++++ Entries supplied

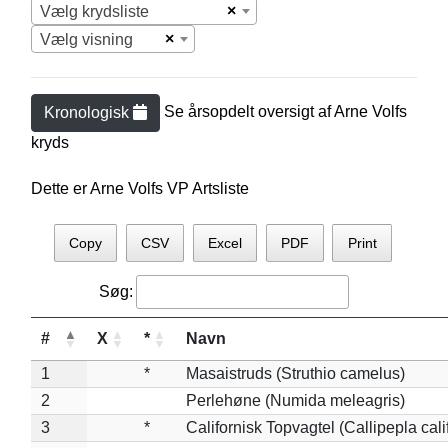
×
Vælg krydsliste
×
Vælg visning
Se årsopdelt oversigt af
Arne Volf
s
Kronologisk
kryds
Dette er Arne Volfs VP Artsliste
Copy
CSV
Excel
PDF
Print
Søg:
#
X
*
Navn
1
*
Masaistruds (Struthio camelus)
2
Perlehøne (Numida meleagris)
3
*
Californisk Topvagtel (Callipepla cali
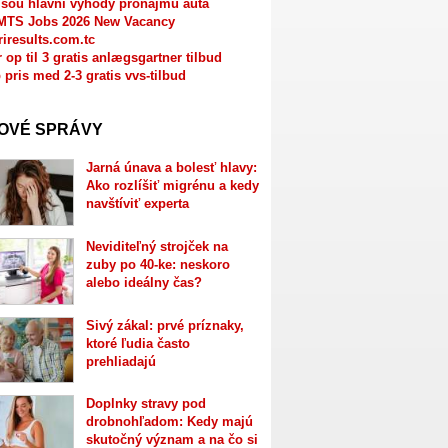
jsou hlavní výhody pronájmu auta
MTS Jobs 2026 New Vacancy
riresults.com.tc
r op til 3 gratis anlægsgartner tilbud
 pris med 2-3 gratis vvs-tilbud
OVÉ SPRÁVY
Jarná únava a bolesť hlavy:
Ako rozlíšiť migrénu a kedy
navštíviť experta
Neviditeľný strojček na
zuby po 40-ke: neskoro
alebo ideálny čas?
Sivý zákal: prvé príznaky,
ktoré ľudia často
prehliadajú
Doplnky stravy pod
drobnohľadom: Kedy majú
skutočný význam a na čo si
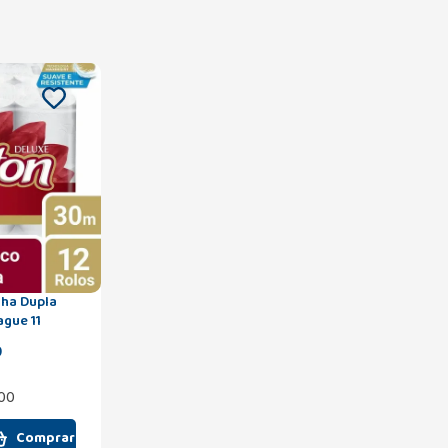
lha Dupla
ague 11
9
,00
Comprar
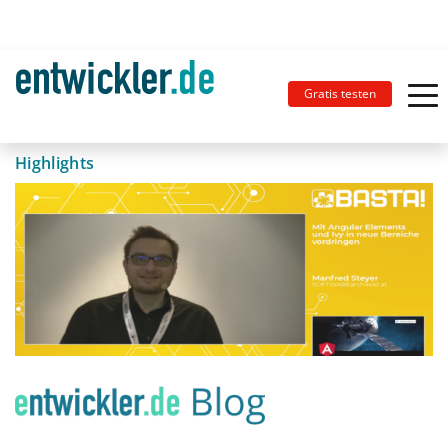
Gratis testen
Highlights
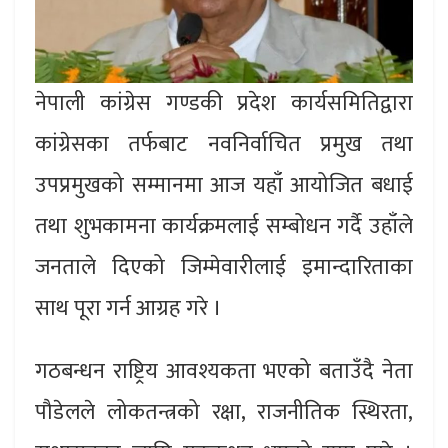
नेपाली कांग्रेस गण्डकी प्रदेश कार्यसमितिद्वारा
कांग्रेसका तर्फबाट नवनिर्वाचित प्रमुख तथा
उपप्रमुखको सम्मानमा आज यहाँ आयोजित बधाई
तथा शुभकामना कार्यक्रमलाई सम्बोधन गर्दै उहाँले
जनताले दिएको जिम्मेवारीलाई इमान्दारिताका
साथ पूरा गर्न आग्रह गरे ।
गठबन्धन राष्ट्रिय आवश्यकता भएको बताउँदै नेता
पौडेलले लोकतन्त्रको रक्षा, राजनीतिक स्थिरता,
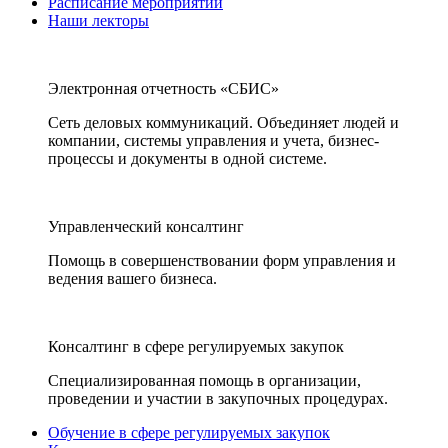
Расписание мероприятий
Наши лекторы
Электронная отчетность «СБИС»
Сеть деловых коммуникаций. Объединяет людей и
компании, системы управления и учета, бизнес-
процессы и документы в одной системе.
Управленческий консалтинг
Помощь в совершенствовании форм управления и
ведения вашего бизнеса.
Консалтинг в сфере регулируемых закупок
Специализированная помощь в организации,
проведении и участии в закупочных процедурах.
Обучение в сфере регулируемых закупок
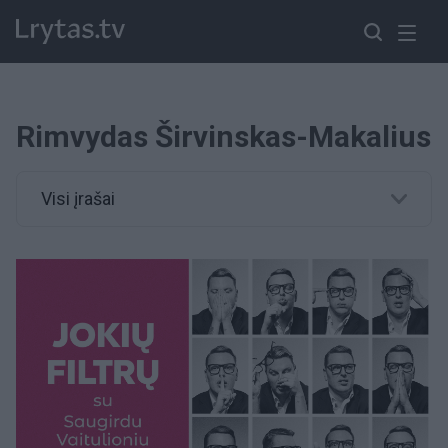
Rimvydas Širvinskas-Makalius
Visi įrašai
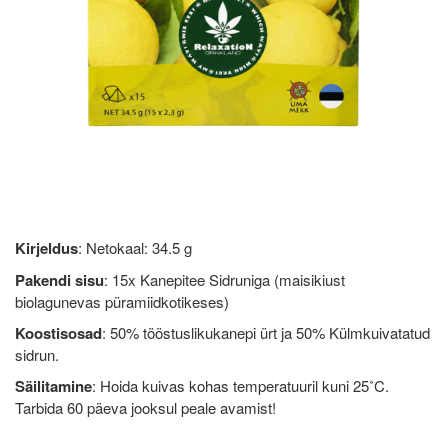
Kirjeldus
: Netokaal: 34.5 g
Pakendi sisu
: 15x Kanepitee Sidruniga (maisikiust
biolagunevas püramiidkotikeses)
Koostisosad
: 50% tööstuslikukanepi ürt ja 50% Külmkuivatatud
sidrun.
Säilitamine
: Hoida kuivas kohas temperatuuril kuni 25˚C.
Tarbida 60 päeva jooksul peale avamist!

++++++++

* Your instructions *
Look above for the line with "Консалтинг в сфере регулируемых закупок" and the line with "ja 50% Külmkuivatatud". Give again exactly those two lines and all lines between them, pictures excluded.

* Finished exercise *
Консалтинг в сфере регулируемых закупок
Специализированная помощь в организации,
проведении и участии в закупочных процедурах.
Обучение в сфере регулируемых закупок
Rimvydas Širvinskas-Makalius
Visi įrašai
Kirjeldus
: Netokaal: 34.5 g
Pakendi sisu
: 15x Kanepitee Sidruniga (maisikiust
biolagunevas püramiidkotikeses)
Koostisosad
: 50% tööstuslikukanepi ürt ja 50% Külmkuivatatud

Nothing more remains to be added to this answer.